AIM OF THE TASK -
Although the records contain pictures, only their text should be set down, exactly as written.

DATASET RECORDS -

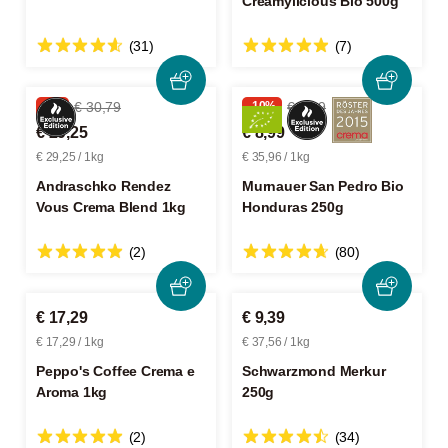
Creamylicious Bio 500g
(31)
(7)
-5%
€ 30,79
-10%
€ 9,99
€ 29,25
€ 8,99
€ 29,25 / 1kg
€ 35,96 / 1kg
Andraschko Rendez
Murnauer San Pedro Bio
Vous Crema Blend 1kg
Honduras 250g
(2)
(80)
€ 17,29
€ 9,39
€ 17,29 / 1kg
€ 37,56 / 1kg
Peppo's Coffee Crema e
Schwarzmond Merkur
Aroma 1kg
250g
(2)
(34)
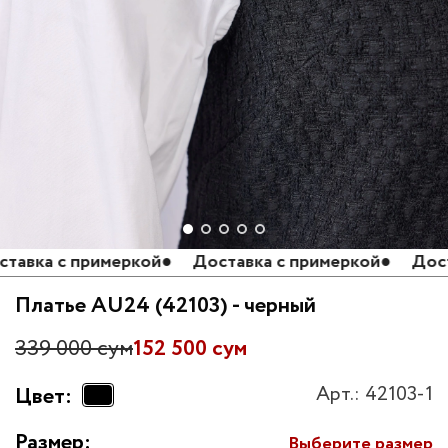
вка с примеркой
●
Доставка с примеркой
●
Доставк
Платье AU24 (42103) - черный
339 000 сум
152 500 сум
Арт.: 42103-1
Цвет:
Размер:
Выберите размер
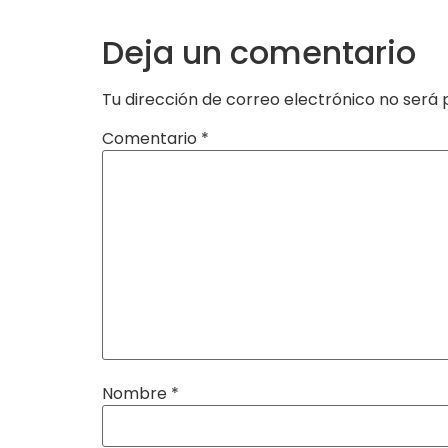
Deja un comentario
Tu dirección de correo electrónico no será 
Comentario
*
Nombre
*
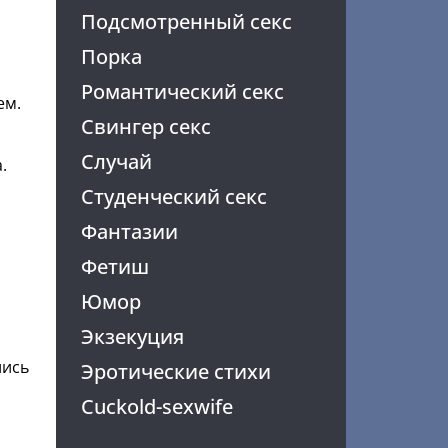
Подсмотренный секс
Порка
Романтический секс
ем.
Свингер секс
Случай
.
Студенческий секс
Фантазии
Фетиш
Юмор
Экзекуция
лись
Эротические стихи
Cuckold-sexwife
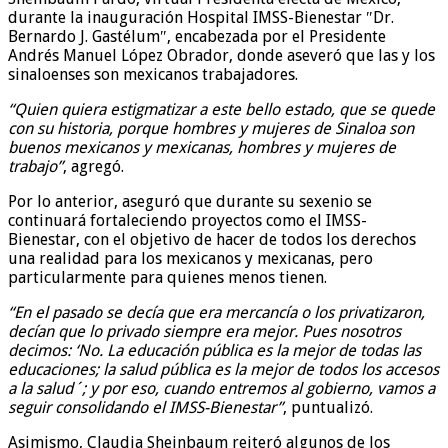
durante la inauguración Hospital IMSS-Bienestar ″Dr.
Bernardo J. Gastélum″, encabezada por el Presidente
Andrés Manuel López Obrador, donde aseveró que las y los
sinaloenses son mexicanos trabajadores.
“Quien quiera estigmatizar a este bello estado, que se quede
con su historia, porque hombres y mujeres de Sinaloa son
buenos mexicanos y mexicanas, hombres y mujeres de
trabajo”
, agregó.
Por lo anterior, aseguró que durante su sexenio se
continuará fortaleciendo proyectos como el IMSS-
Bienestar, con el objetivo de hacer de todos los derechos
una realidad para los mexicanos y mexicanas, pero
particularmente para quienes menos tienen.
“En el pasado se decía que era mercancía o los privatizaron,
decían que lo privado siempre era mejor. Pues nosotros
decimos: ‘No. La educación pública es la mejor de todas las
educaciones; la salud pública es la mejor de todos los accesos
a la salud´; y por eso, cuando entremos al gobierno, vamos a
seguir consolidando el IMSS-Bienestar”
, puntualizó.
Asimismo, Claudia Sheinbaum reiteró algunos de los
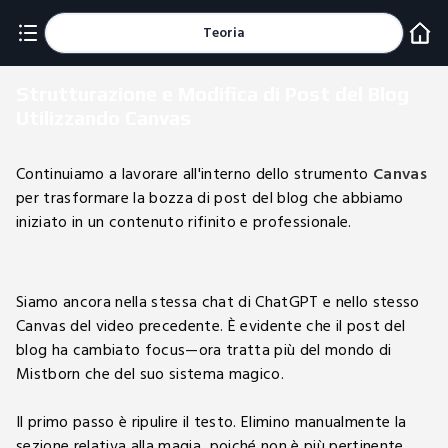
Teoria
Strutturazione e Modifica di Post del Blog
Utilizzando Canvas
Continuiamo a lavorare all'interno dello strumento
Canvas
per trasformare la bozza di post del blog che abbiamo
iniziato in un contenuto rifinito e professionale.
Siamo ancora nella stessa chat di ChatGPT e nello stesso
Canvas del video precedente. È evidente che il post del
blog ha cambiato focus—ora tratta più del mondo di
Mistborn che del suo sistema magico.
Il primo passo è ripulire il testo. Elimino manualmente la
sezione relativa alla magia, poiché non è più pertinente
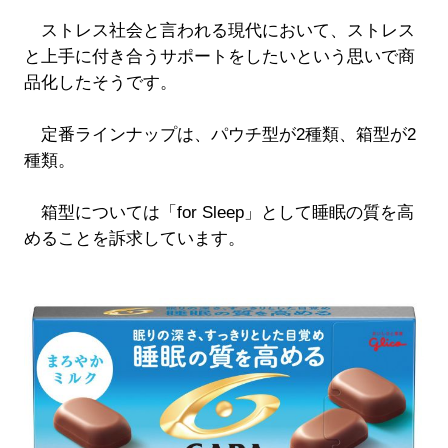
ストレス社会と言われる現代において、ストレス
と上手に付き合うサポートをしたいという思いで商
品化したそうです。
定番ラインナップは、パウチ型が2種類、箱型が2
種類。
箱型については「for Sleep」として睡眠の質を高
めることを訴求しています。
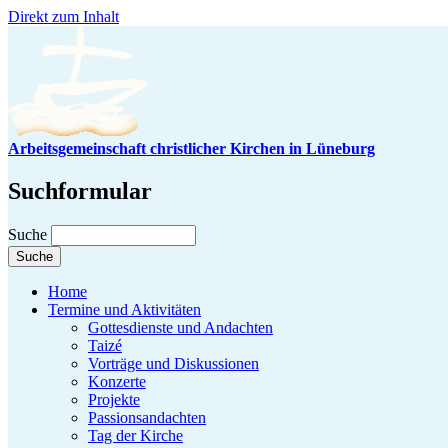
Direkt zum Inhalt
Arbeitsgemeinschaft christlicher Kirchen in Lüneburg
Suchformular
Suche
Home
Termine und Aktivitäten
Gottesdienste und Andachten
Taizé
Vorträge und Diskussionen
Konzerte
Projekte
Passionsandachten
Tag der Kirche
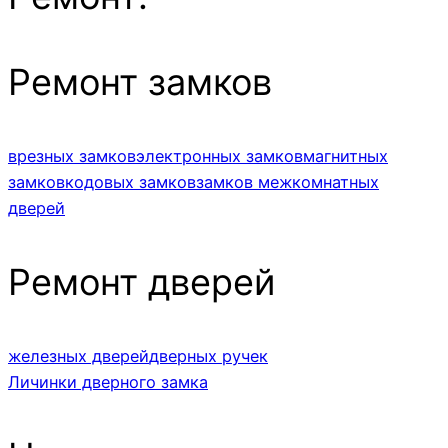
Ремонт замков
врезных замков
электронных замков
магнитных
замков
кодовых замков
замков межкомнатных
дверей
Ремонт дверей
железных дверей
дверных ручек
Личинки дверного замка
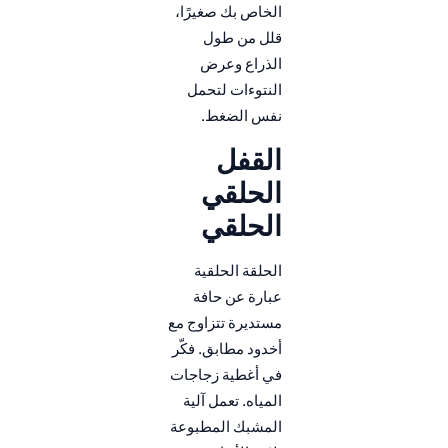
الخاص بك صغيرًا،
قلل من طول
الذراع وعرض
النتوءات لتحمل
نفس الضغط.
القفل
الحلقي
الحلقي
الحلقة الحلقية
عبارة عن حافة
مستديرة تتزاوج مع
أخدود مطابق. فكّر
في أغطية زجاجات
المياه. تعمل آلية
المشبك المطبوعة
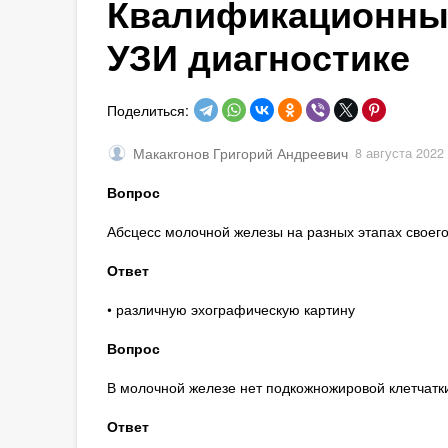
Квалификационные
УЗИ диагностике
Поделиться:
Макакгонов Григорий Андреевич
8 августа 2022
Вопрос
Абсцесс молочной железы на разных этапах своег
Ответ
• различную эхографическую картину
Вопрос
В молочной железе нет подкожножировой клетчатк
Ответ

EXPECTED ANSWER -
Creamylicious Bio 500g
(31)
(7)
-5%
€ 30,79
-10%
€ 9,99
€ 29,25
€ 8,99
€ 29,25 / 1kg
€ 35,96 / 1kg
Andraschko Rendez
Murnauer San Pedro Bio
Vous Crema Blend 1kg
Honduras 250g
(2)
(80)
€ 17,29
€ 9,39
€ 17,29 / 1kg
€ 37,56 / 1kg
Peppo's Coffee Crema e
Schwarzmond Merkur
Aroma 1kg
250g
(2)
(34)
вка с примеркой
●
Доставка с примеркой
●
Доставк
Платье AU24 (42103) - черный
339 000 сум
152 500 сум
Арт.: 42103-1
Цвет:
Размер:
Выберите размер
Deja un comentario
Tu dirección de correo electrónico no será 
Comentario
*
Nombre
*
Подсмотренный секс
Порка
Романтический секс
ем.
Свингер секс
Случай
.
Студенческий секс
Фантазии
Фетиш
Юмор
Экзекуция
лись
Эротические стихи
Cuckold-sexwife
durante la inauguración Hospital IMSS-Bienestar ″Dr.
Bernardo J. Gastélum″, encabezada por el Presidente
Andrés Manuel López Obrador, donde aseveró que las y los
sinaloenses son mexicanos trabajadores.
“Quien quiera estigmatizar a este bello estado, que se quede
con su historia, porque hombres y mujeres de Sinaloa son
buenos mexicanos y mexicanas, hombres y mujeres de
trabajo”
, agregó.
Por lo anterior, aseguró que durante su sexenio se
continuará fortaleciendo proyectos como el IMSS-
Bienestar, con el objetivo de hacer de todos los derechos
una realidad para los mexicanos y mexicanas, pero
particularmente para quienes menos tienen.
“En el pasado se decía que era mercancía o los privatizaron,
decían que lo privado siempre era mejor. Pues nosotros
decimos: ‘No. La educación pública es la mejor de todas las
educaciones; la salud pública es la mejor de todos los accesos
a la salud´; y por eso, cuando entremos al gobierno, vamos a
seguir consolidando el IMSS-Bienestar”
, puntualizó.
Asimismo, Claudia Sheinbaum reiteró algunos de los
Teoria
Strutturazione e Modifica di Post del Blog
Utilizzando Canvas
Continuiamo a lavorare all'interno dello strumento
Canvas
per trasformare la bozza di post del blog che abbiamo
iniziato in un contenuto rifinito e professionale.
Siamo ancora nella stessa chat di ChatGPT e nello stesso
Canvas del video precedente. È evidente che il post del
blog ha cambiato focus—ora tratta più del mondo di
Mistborn che del suo sistema magico.
Il primo passo è ripulire il testo. Elimino manualmente la
sezione relativa alla magia, poiché non è più pertinente
ストレス社会と言われる現代において、ストレス
と上手に付き合うサポートをしたいという思いで商
品化したそうです。
定番ラインナップは、パウチ型が2種類、箱型が2
種類。
箱型については「for Sleep」として睡眠の質を高
めることを訴求しています。
Direkt zum Inhalt
Arbeitsgemeinschaft christlicher Kirchen in Lüneburg
Suchformular
Suche
Home
Termine und Aktivitäten
Gottesdienste und Andachten
Taizé
Vorträge und Diskussionen
Konzerte
Projekte
Passionsandachten
Tag der Kirche
Ремонт замков
врезных замков
электронных замков
магнитных
замков
кодовых замков
замков межкомнатных
дверей
Ремонт дверей
железных дверей
дверных ручек
Личинки дверного замка
الخاص بك صغيرًا،
قلل من طول
الذراع وعرض
النتوءات لتحمل
نفس الضغط.
القفل
الحلقي
الحلقي
الحلقة الحلقية
عبارة عن حافة
مستديرة تتزاوج مع
أخدود مطابق. فكّر
في أغطية زجاجات
المياه. تعمل آلية
المشبك المطبوعة
Квалификационные
УЗИ диагностике
Поделиться:
Макакгонов Григорий Андреевич
8 августа 2022
Вопрос
Абсцесс молочной железы на разных этапах своег
Ответ
• различную эхографическую картину
Вопрос
В молочной железе нет подкожножировой клетчатк
Ответ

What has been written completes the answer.